Updated: Jul 12, 2020
An excerpt from our upcoming book Wisdom in Buddhism
When we speak of wisdom and its role in public discourse, it’s rarely about an individual, private citizen. Instead, it tends to be about public figures - those who open themselves up for criticism and put themselves in the limelight to be seen and to be critiqued, judged and held accountable. Rarely would a private citizen want their lives, past transgressions, decisions, policy choices or intellect exposed to public scrutiny, but when one enters politics or entertainment or any position where they will be seen and heard by the public, that’s what they do. It’s tough. Whatever errors in judgment, misquotes, trip-ups, personality weakness or cognitive malfunctions occur will be immediately picked up and magnified by the media bullhorn - more so today than ever before. This is where emotional stability becomes a key personality trait.

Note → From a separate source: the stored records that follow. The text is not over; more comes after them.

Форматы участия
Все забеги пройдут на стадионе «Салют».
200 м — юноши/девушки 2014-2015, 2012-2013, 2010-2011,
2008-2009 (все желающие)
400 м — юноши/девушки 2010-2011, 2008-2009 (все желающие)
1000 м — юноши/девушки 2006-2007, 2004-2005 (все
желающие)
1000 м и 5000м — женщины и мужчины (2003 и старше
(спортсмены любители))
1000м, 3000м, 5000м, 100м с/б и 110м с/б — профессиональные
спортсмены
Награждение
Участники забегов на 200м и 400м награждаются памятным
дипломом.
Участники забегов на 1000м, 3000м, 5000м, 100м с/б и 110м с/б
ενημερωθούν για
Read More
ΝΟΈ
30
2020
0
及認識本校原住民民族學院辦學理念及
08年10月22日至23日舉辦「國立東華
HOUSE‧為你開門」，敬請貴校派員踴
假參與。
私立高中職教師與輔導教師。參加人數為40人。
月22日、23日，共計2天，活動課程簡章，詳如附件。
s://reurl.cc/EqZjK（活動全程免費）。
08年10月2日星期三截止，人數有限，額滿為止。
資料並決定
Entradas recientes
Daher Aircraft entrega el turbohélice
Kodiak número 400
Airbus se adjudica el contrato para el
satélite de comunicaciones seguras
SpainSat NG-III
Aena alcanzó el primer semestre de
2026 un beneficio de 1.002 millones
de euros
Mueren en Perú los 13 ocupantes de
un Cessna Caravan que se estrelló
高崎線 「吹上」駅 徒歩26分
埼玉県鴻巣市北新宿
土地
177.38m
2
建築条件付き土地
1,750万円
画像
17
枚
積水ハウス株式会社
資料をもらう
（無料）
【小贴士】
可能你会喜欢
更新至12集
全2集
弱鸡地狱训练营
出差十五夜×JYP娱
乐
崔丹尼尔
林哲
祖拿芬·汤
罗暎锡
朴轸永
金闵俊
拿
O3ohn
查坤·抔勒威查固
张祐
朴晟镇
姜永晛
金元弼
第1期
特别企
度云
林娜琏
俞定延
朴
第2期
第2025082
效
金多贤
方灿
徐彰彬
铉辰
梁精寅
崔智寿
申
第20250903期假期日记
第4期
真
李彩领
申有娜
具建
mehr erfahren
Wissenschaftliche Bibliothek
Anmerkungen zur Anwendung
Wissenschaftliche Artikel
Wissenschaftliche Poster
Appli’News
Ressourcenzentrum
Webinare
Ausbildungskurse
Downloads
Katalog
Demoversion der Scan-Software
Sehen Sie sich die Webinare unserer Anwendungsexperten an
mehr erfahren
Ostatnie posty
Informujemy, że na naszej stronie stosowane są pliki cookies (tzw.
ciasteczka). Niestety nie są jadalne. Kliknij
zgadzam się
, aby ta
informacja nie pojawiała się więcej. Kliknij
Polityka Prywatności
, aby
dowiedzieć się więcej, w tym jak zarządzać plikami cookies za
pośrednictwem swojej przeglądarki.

Remember, we have a bias towards retaining and even seeking out the negatives while tending to discount or undervalue the positives that we encounter. When a public figure does something ‘wrong’ or questionable, we jump all over them, seeking to heap blame upon blame. When that same individual does something ‘right,’ we tend to think, “Well, they’re just doing their job. That’s what we expect.” As we discussed in Chapter 4, Wisdom in Buddhism (Thoughts on Certainty) saying or doing something ‘wrong’ should be avoided at all costs for the suffering at the hands of our fellow citizens is, seemingly, too great to bear.
When we think back to the Eight Vicissitudes or Eight Worldly Concerns discussed in Chapter 9, it becomes clear that in trying to achieve the four things to which we are drawn; fame, gain, pleasure and praise we open ourselves up to criticism including; shame, loss, pain and censure. It’s a constant push/pull situation.

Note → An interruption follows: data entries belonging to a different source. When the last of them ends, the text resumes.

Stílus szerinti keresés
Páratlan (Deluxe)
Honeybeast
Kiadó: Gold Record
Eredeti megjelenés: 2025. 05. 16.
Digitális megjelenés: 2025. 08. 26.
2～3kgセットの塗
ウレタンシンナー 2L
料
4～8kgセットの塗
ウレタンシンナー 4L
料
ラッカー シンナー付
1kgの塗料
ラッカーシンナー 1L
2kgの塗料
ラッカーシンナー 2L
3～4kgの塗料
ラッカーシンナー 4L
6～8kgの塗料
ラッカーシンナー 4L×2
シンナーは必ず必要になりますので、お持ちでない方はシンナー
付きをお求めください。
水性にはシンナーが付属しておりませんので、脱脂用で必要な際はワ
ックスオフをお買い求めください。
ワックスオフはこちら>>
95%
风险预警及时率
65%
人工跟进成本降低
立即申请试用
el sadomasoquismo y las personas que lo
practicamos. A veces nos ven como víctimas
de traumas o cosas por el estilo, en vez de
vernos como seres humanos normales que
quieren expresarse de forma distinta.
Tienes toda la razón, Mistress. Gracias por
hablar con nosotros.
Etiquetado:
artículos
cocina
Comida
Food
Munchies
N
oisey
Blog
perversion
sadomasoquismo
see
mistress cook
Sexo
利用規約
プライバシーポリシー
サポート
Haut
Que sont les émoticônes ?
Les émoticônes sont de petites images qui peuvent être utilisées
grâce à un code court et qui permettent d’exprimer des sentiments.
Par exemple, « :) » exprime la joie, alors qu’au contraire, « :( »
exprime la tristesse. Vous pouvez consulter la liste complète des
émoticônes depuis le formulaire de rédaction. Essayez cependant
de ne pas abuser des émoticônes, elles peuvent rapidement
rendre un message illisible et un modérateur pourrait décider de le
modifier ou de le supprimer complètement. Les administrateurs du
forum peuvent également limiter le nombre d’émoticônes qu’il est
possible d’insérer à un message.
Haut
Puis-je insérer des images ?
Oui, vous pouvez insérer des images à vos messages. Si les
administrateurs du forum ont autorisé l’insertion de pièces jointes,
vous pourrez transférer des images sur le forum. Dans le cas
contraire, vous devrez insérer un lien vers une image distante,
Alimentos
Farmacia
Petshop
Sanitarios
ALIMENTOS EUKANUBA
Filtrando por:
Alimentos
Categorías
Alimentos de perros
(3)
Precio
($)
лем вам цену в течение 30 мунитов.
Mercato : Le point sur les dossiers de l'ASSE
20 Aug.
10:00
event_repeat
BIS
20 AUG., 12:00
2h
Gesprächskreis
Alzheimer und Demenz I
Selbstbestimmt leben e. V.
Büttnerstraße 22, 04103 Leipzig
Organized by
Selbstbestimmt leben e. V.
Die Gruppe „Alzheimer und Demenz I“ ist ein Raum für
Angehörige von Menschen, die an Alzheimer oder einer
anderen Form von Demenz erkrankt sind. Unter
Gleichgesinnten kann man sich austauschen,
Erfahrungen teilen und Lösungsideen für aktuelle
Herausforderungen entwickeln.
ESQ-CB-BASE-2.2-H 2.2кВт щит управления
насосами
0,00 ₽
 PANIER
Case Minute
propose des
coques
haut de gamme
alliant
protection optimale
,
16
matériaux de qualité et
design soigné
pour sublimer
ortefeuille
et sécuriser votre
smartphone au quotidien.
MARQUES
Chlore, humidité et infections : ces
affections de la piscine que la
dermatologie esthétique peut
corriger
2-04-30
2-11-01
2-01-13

There is much wisdom in learning about our strengths and weaknesses. When we know of our shortcomings, we can better act to improve ourselves, prepare our defences or be proactive in some way that can minimize the impact of those weaknesses in our decision making, policy choices and public personae.
Effective Public Communication Skills
One does not need to be a great orator to be an effective public communicator. When we think of great orators of the past eighty years we might name Winston Churchill, Franklin D. Roosevelt, John F. Kennedy, Ronald Reagan, Mahatma Gandhi, Marie Colvin, Martin Luther King Jr. or Betty Friedan. These men and women were not born with the innate ability to stand and deliver speeches that were moving, powerful, significant and transformational.

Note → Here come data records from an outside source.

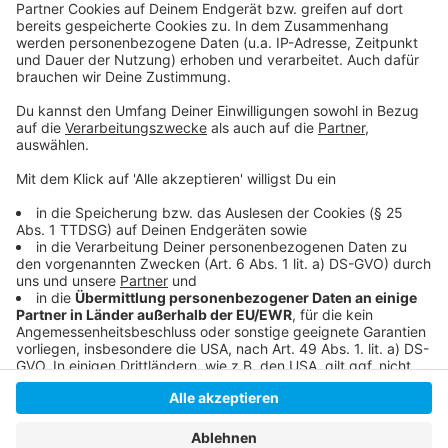
Wer nicht genug bekommen und weitere Portionen
Lachen verschrieben bekommen möchte: Lisa Feller
ist aktuell mit ihrem Programm "Schön für dich" auf
Tour. Alle Termine und Ticketinfos
gibt es hier
.
Anzeige
Anzeige
Anzeige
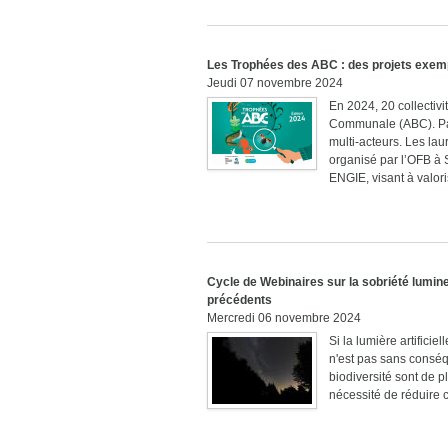
Les Trophées des ABC : des projets exe
Jeudi 07 novembre 2024
En 2024, 20 collectivi
Communale (ABC). Parm
multi-acteurs. Les la
organisé par l’OFB à 
ENGIE, visant à valoris
Cycle de Webinaires sur la sobriété lumine
précédents
Mercredi 06 novembre 2024
Si la lumière artifici
n'est pas sans conséqu
biodiversité sont de p
nécessité de réduire c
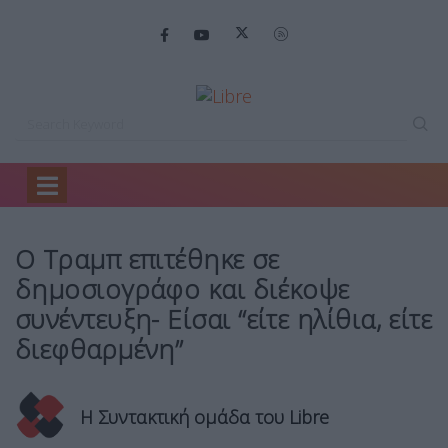
Home
Mirror
Ο Τραμπ επιτέθηκε…
Ο Τραμπ επιτέθηκε σε
δημοσιογράφο και διέκοψε
συνέντευξη- Είσαι “είτε ηλίθια, είτε
διεφθαρμένη”
Η Συντακτική ομάδα του Libre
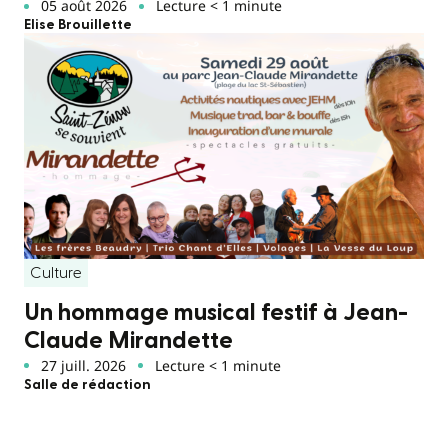
05 août 2026
Lecture < 1 minute
Elise Brouillette
Culture
Un hommage musical festif à Jean-
Claude Mirandette
27 juill. 2026
Lecture < 1 minute
Salle de rédaction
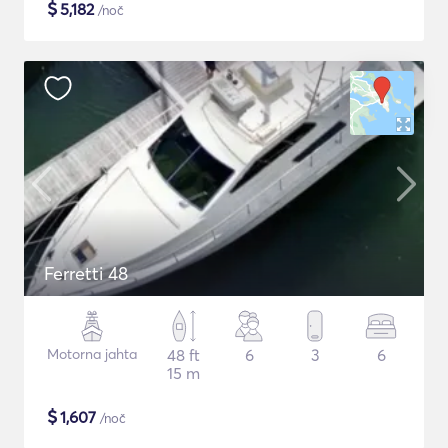
$
5,182
/noč
Ferretti 48
Motorna jahta
48 ft
6
3
6
15 m
$
1,607
/noč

These men and women had to sit down and work on what was to be said. They practised and rehearsed every line. In some cases, they recorded themselves so they could both see and hear how their message would be delivered. They were rarely confident in their abilities, although their resolve was unshakable. In the case of FDR, his wife, Eleanor, occasionally wondered whether her husband would be able to overcome his fear of public speaking and deliver the speeches he’d laboured so long over. She found the long pauses in some of his narrations almost unbearable and wondered if, indeed, he would go on.
As mentioned earlier, sometimes coming up with wise thoughts and words is a matter of sitting down and giving it deep and concentrated thought. It rarely comes naturally. Instead, it’s the result of concerted effort and practice. It needs the ability to stay on message and not go off-script to deliver a focused speech that is clear and concise.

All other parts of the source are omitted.